Federal Minister of Urban Development and Housing
- In office 1 December 1966 – 15 December 1972
- Preceded by: Bruno Heck
- Succeeded by: Hans-Jochen Vogel

Personal details
- Born: 20 January 1910 Kiel, Prussia, German Reich
- Died: 5 June 1980 (aged 70) Bad Honnef, West Germany
- Political party: Social Democratic Party of Germany (SPD)

= Lauritz Lauritzen =

German politician (1910–1980)

Lauritz Lauritzen (20 January 1910 – 5 June 1980) was a German politician of the Social Democratic Party of Germany (SPD). He was born in Kiel and died in Bad Honnef.

==Life and career==
Lauritzen studied Law at the universities of Freiburg and Kiel and earned a doctorate (Dr. iur, equivalent to S.J.D.). After working as a high ranking civil servant at the Ministry of the Interior of the German Federal State of Lower Saxony, Lauritzen became mayor of Kassel. In 1963 he joined the Hessian government as Minister of Justice and Federal Affairs. A possible candidacy as Minister President of Hesse, was obstructed by an affair concerning donations to a football club.
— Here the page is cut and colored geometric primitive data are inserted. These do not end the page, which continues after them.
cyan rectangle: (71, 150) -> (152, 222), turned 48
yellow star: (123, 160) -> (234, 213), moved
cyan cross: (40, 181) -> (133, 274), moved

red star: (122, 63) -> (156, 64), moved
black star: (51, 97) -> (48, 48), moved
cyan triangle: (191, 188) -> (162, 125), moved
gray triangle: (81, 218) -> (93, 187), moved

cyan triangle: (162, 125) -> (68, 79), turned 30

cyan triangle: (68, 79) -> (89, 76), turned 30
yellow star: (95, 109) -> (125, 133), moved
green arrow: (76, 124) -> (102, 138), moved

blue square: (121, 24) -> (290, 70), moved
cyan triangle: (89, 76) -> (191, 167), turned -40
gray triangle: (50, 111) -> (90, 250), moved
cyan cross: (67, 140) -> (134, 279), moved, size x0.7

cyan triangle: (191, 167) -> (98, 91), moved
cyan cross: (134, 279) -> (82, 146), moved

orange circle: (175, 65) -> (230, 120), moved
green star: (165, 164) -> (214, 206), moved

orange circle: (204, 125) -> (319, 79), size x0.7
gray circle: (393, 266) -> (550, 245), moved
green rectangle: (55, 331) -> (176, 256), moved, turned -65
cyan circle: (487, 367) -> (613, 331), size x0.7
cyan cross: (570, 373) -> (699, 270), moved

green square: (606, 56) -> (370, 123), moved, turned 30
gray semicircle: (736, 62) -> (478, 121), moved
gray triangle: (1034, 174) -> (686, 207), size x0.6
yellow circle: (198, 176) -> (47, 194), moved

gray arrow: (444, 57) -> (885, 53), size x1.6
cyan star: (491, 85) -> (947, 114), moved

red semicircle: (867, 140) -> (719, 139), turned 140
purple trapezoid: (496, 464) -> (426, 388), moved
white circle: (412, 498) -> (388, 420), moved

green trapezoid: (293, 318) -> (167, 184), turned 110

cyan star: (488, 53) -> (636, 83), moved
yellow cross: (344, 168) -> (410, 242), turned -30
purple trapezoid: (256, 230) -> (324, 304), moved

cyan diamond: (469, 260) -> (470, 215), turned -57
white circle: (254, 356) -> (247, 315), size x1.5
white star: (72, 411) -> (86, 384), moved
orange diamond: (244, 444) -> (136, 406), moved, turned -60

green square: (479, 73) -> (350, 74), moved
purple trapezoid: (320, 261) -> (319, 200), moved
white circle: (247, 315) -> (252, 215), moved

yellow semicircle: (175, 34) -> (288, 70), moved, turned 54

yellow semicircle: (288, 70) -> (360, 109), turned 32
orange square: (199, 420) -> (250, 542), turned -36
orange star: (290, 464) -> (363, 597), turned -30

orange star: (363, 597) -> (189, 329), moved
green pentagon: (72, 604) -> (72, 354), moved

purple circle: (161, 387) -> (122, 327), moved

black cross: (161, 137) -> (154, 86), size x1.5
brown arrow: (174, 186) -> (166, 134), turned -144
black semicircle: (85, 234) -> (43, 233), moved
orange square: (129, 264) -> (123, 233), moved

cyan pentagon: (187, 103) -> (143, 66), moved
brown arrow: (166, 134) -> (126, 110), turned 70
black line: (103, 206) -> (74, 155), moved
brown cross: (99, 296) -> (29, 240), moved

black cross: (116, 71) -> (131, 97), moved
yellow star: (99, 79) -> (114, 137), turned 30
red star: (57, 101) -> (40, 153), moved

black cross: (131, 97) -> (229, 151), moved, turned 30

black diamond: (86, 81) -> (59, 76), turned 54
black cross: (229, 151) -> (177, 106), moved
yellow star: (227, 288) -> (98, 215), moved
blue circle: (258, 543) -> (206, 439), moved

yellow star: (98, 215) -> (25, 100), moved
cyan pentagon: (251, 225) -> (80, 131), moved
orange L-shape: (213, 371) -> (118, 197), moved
After the election to the Bundestag in 1966, Chancellor Kurt Georg Kiesinger appointed Lauritzen as Federal Minister of Housing and Urban Development. After the election of 1969, the name of the ministry was changed to Ministry of Urban Development and Housing. On 7 July 1972, Lauritzen additionally became head of the Ministries of Transport and of Post and Telecommunication. From 15 December 1972 on, he headed only the Ministry of Transport. His predecessor at the Transport Ministry, Georg Leber, triggered press and public opposition by implementing a blanket 100 km/h speed limit on major roads, but not on Autobahnen. In support of his predecessor's action, Lauritzen in August 1972 repeated his conviction that speed limits served the cause of traffic safety. During the 1973 oil crisis Lauritzen took the opportunity to implement a general speed limit of 100 km/h (subsequently withdrawn) on German autobahns. He left the cabinet on 7 May 1974 upon the resignation of Chancellor Willy Brandt.